| Entries provided |
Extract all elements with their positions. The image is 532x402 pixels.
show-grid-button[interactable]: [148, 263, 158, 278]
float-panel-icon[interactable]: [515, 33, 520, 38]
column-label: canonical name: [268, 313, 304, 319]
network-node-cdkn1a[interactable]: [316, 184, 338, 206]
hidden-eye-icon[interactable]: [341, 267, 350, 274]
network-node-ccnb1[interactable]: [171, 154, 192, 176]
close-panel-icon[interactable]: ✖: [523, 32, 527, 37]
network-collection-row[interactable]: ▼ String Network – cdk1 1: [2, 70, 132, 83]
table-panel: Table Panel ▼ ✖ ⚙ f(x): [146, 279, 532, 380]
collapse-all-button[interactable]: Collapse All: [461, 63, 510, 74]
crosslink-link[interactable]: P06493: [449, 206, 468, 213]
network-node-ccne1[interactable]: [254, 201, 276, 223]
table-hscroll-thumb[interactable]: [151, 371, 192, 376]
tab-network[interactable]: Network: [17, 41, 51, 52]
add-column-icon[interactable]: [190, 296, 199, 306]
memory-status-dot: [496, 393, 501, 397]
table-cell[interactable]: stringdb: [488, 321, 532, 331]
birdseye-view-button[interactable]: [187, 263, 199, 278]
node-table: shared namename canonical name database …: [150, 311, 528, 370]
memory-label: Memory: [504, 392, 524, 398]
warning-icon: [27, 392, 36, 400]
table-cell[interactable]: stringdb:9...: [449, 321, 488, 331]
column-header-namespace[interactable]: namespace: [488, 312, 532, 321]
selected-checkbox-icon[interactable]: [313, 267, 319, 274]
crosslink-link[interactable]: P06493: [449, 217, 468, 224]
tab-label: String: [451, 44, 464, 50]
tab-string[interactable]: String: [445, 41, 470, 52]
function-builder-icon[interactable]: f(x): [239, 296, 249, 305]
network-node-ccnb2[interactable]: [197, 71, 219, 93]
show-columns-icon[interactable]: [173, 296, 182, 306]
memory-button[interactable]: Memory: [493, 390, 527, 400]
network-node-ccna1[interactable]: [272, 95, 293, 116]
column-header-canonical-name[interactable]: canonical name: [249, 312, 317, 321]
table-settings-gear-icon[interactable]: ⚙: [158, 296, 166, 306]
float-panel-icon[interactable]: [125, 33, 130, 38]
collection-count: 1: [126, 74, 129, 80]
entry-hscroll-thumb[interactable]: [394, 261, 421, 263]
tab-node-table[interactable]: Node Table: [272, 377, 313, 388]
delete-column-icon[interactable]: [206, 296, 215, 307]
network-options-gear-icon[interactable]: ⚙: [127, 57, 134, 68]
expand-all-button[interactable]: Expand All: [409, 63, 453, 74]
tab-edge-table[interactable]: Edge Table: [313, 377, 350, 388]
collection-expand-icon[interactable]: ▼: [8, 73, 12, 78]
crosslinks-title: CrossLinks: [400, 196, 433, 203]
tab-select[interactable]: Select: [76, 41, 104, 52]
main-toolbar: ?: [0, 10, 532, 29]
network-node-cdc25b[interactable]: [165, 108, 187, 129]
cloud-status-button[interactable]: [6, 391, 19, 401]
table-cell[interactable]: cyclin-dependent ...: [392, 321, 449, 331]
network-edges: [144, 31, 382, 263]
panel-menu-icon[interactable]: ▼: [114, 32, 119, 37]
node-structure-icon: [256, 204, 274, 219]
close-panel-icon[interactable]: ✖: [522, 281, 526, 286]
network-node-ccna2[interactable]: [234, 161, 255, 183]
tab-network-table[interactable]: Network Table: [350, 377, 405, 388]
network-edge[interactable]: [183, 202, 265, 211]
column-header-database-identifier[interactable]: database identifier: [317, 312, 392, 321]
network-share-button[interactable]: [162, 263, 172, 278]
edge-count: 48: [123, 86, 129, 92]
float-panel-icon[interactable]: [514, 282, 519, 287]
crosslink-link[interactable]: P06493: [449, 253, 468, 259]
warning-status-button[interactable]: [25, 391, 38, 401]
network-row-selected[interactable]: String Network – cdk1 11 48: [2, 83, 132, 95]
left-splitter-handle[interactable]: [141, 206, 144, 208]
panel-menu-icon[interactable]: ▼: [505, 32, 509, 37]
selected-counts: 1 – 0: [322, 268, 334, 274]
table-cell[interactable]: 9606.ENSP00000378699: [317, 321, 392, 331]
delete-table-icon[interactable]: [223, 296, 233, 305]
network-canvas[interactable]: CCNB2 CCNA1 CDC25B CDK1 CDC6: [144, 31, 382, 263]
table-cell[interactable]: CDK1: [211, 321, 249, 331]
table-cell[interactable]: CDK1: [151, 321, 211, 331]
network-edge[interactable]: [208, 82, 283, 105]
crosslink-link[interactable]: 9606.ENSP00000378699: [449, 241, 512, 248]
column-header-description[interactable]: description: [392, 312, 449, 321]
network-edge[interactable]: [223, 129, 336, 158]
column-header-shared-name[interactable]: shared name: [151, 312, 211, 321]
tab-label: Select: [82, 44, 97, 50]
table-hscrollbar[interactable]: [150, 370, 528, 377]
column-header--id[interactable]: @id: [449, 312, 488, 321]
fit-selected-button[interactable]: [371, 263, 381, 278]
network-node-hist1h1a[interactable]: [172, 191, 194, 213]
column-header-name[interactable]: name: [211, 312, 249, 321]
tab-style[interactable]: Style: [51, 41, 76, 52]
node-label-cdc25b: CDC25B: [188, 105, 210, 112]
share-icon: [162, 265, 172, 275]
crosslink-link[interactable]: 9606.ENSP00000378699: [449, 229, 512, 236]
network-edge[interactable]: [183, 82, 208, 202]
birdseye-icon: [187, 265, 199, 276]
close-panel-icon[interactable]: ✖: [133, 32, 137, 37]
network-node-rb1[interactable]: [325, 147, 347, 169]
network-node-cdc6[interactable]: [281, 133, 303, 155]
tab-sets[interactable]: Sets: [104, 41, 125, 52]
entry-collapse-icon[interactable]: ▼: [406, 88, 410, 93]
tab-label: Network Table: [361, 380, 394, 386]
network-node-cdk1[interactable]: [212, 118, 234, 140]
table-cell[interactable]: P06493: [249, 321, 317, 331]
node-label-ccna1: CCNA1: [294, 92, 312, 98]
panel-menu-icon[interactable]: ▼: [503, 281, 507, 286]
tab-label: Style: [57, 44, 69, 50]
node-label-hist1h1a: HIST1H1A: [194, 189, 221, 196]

| Task instructions |
Among the lines of the data above, some may hold the word "stringdb"; report how many, as a single number.

| Exercise answer |
2